Damn! I have and idea for a sci-fi film that would be absolutely PERFECT for this, but alas it is still in it's embryonic stages and not written yet. Perhaps next year...

March 5, 2013 at 8:14AM, Edited September 4, 8:21AM


You know what? This is a FABULOUS idea... if only there was something more substantial backing the project. When you look at it, it's basically just one "producer" fronting both companies offering $2500 and a Kickstarter application. Like Guy stated above, the entry fees will make up the money they pay the winner and this producer now has a ton of scripts to pour over and select her next project from. She'll pick the best of the bunch, pay the writer a pittance, then go out and develop the project for herself. Nothing WRONG with that... Just nothing particularly special. Hell, give me a month and I could "produce" a $2500 option...

Look at what they're alluding to and what they actually have attached - NOTHING. Great idea for someone to develop as a TV concept, tho. In fact, maybe that's part of what she's doing with this.

March 5, 2013 at 11:37AM, Edited September 4, 8:21AM


Although, in all fairness, Effie T. Brown does have 45 Producer credits on Imdb, including Real Women Have Curves. That's fairly impressive.

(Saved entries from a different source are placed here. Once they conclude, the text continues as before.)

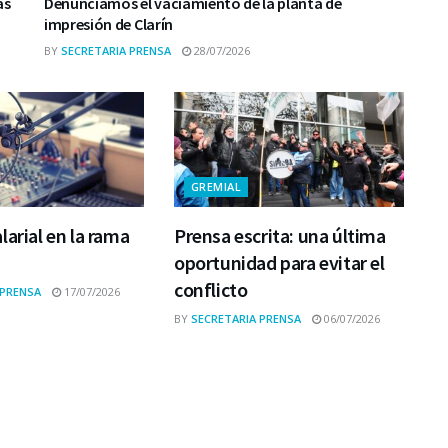
as
Denunciamos el vaciamiento de la planta de
impresión de Clarín
BY
SECRETARIA PRENSA
28/07/2026
GREMIAL
larial en la rama
Prensa escrita: una última
oportunidad para evitar el
conflicto
 PRENSA
17/07/2026
BY
SECRETARIA PRENSA
06/07/2026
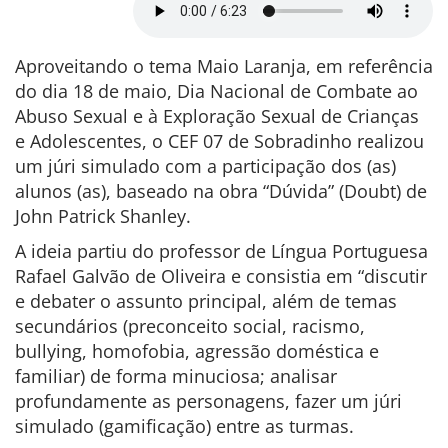
Aproveitando o tema Maio Laranja, em referência
do dia 18 de maio, Dia Nacional de Combate ao
Abuso Sexual e à Exploração Sexual de Crianças
e Adolescentes, o CEF 07 de Sobradinho realizou
um júri simulado com a participação dos (as)
alunos (as), baseado na obra “Dúvida” (Doubt) de
John Patrick Shanley.
A ideia partiu do professor de Língua Portuguesa
Rafael Galvão de Oliveira e consistia em “discutir
e debater o assunto principal, além de temas
secundários (preconceito social, racismo,
bullying, homofobia, agressão doméstica e
familiar) de forma minuciosa; analisar
profundamente as personagens, fazer um júri
simulado (gamificação) entre as turmas.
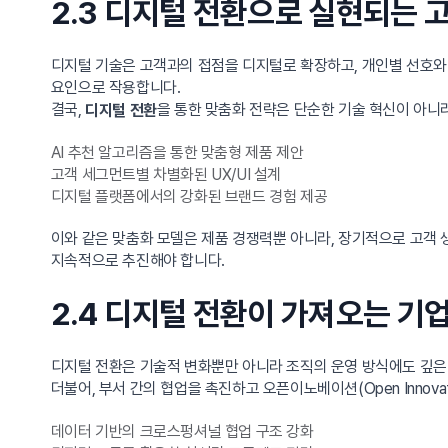
2.3 디지털 전환으로 실현되는 
디지털 기술은 고객과의 접점을 디지털로 확장하고, 개인별 선호와 
요인으로 작용합니다.
결국,
을 통한 맞춤화 전략은 단순한 기술 혁신이 아니
디지털 전환
AI 추천 알고리즘을 통한 맞춤형 제품 제안
고객 세그먼트별 차별화된 UX/UI 설계
디지털 플랫폼에서의 강화된 브랜드 경험 제공
이와 같은 맞춤화 모델은 제품 경쟁력뿐 아니라, 장기적으로 고객
지속적으로 추진해야 합니다.
2.4 디지털 전환이 가져오는 기
디지털 전환은 기술적 변화뿐만 아니라 조직의 운영 방식에도 깊은
더불어, 부서 간의 협업을 촉진하고 오픈이노베이션(Open Innov
데이터 기반의 크로스펑셔널 협업 구조 강화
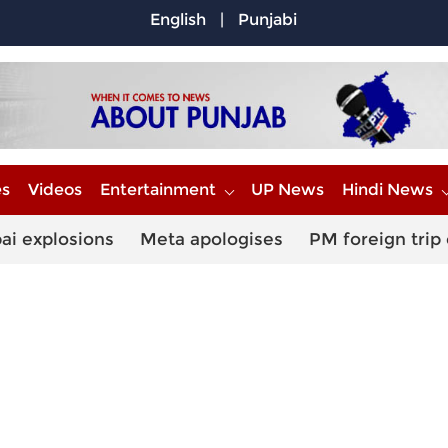
English
|
Punjabi
es
Videos
Entertainment
UP News
Hindi News
ai explosions
Meta apologises
PM foreign trip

March 5, 2013 at 11:58AM, Edited September 4, 8:21AM


And nothing released theatrically since "Rocket Science" in 2007. Don't get me wrong. I adored "But I'm A Cheerleader".

But if she could get movies made, why isn't she getting movies made?

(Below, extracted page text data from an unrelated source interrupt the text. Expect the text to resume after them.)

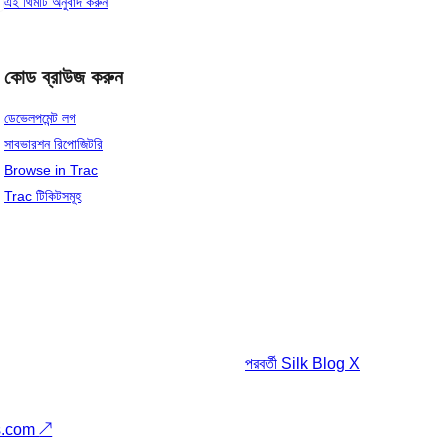
এই থিমটি অনুবাদ করুন
কোড ব্রাউজ করুন
ডেভেলপমেন্ট লগ
সাবভারশন রিপোজিটরি
Browse in Trac
Trac টিকিটসমূহ
পরবর্তী
Silk Blog X
s.com
↗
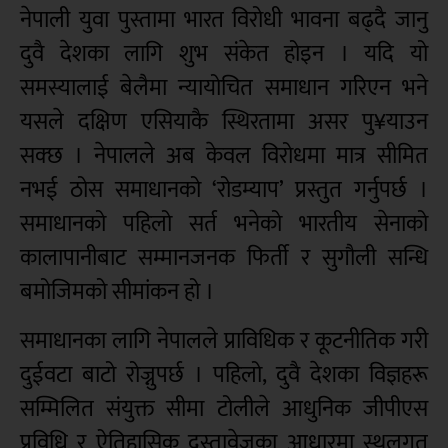
नेपाली युवा पुस्तामा भारत विरोधी भावना बढ्दै जानु
दुवै देशका लागि शुभ संकेत होइन । यदि यो
समस्यालाई बेलैमा न्यायोचित समाधान गरिएन भने
यसले दक्षिण एसियाकै स्थिरतामा असर पु¥याउन
सक्छ । नेपालले अब केवल विरोधमा मात्र सीमित
नभई ठोस समाधानको ‘रोडम्याप’ प्रस्तुत गर्नुपर्छ ।
समाधानको पहिलो सर्त भनेको भारतीय सेनाको
कालापानीबाट सम्मानजनक फिर्ती र सुगौली सन्धि
बमोजिमको सीमांकन हो ।
समाधानका लागि नेपालले प्राविधिक र कूटनीतिक गरी
दुईवटा बाटो रोज्नुपर्छ । पहिलो, दुवै देशका विज्ञहरू
सम्मिलित संयुक्त सीमा टोलीले आधुनिक जीपीएस
प्रविधि र ऐतिहासिक दस्तावेजका आधारमा स्थलगत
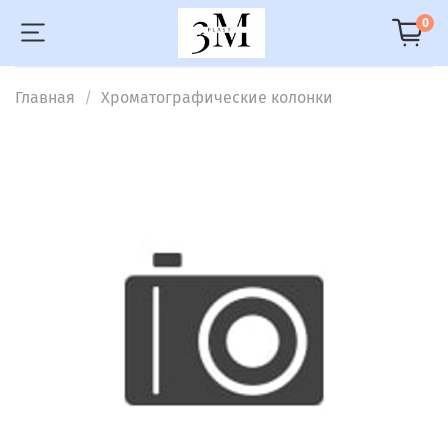
0
Главная
Хроматографические колонки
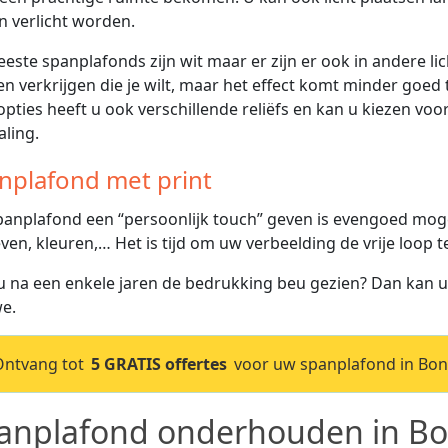
 verlicht worden.
este spanplafonds zijn wit maar er zijn er ook in andere lich
en verkrijgen die je wilt, maar het effect komt minder goed t
opties heeft u ook verschillende reliëfs en kan u kiezen vo
aling.
nplafond met print
anplafond een “persoonlijk touch” geven is evengoed mogeli
ven, kleuren,… Het is tijd om uw verbeelding de vrije loop t
u na een enkele jaren de bedrukking beu gezien? Dan kan 
e.
Ontvang tot
5 GRATIS offertes
voor uw spanplafond in Bon
anplafond onderhouden in Bo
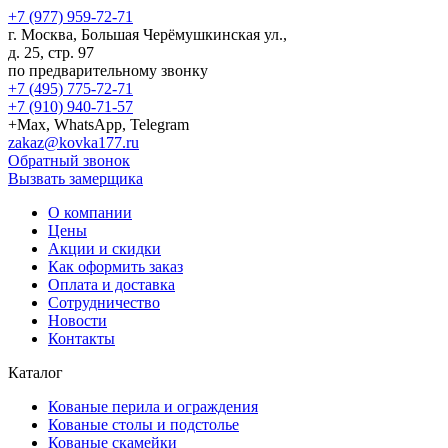
+7 (977) 959-72-71
г.
Москва
,
Большая Черёмушкинская ул.,
д. 25, стр. 97
по предварительному звонку
+7 (495) 775-72-71
+7 (910) 940-71-57
+Max, WhatsApp, Telegram
zakaz@kovka177.ru
Обратный звонок
Вызвать замерщика
О компании
Цены
Акции и скидки
Как оформить заказ
Оплата и доставка
Сотрудничество
Новости
Контакты
Каталог
Кованые перила и ограждения
Кованые столы и подстолье
Кованые скамейки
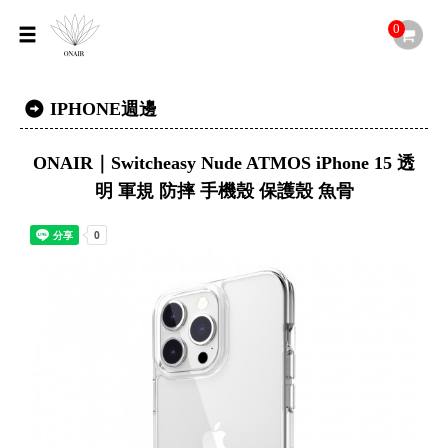
0
IPHONE週邊
ONAIR｜Switcheasy Nude ATMOS iPhone 15 透
明 軍規 防摔 手機殼 保護殼 魚骨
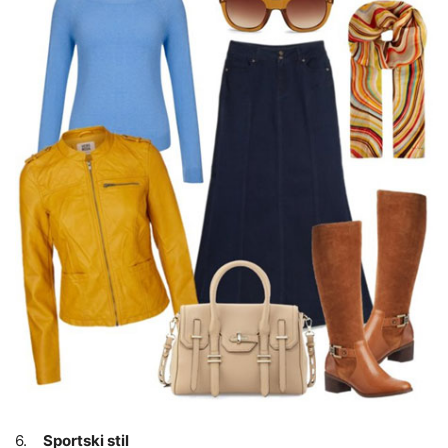
6.
Sportski stil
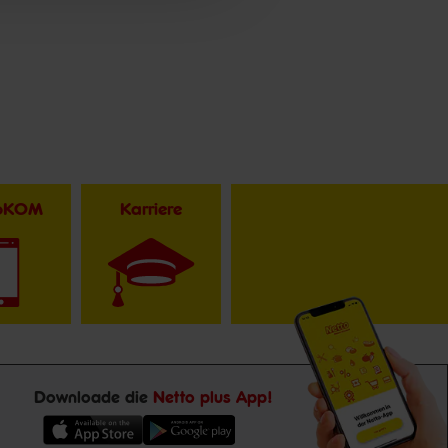
toKOM
Karriere
Downloade die
Netto plus App!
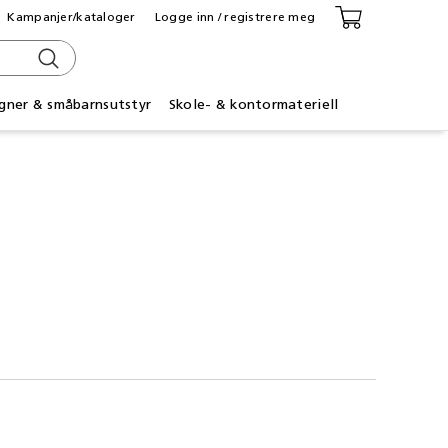
Kampanjer/kataloger
Logge inn / registrere meg
gner & småbarnsutstyr
Skole- & kontormateriell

March 5, 2013 at 12:32PM, Edited September 4, 8:21AM


Hey, It's Amanda from WMM. Just a heads up - it's not just one producer. We're just finalizing our other two at the moment. We'll be announcing their names in the next couple weeks, as well as some cool additions to the prizes for the winners. Basically, we don't want to over-promise before everything is 100% locked in. So, if this seems under-baked at the moment... well, that's cause we haven't told you everything yet. Just know, there's more where this came from... the finals aren't til June. It's not just one producer, there's going to be three, and they will all have the ability to greenlight your film. There's also going to be a couple other surprise panelists that we can't quite talk about just yet. Stay tuned.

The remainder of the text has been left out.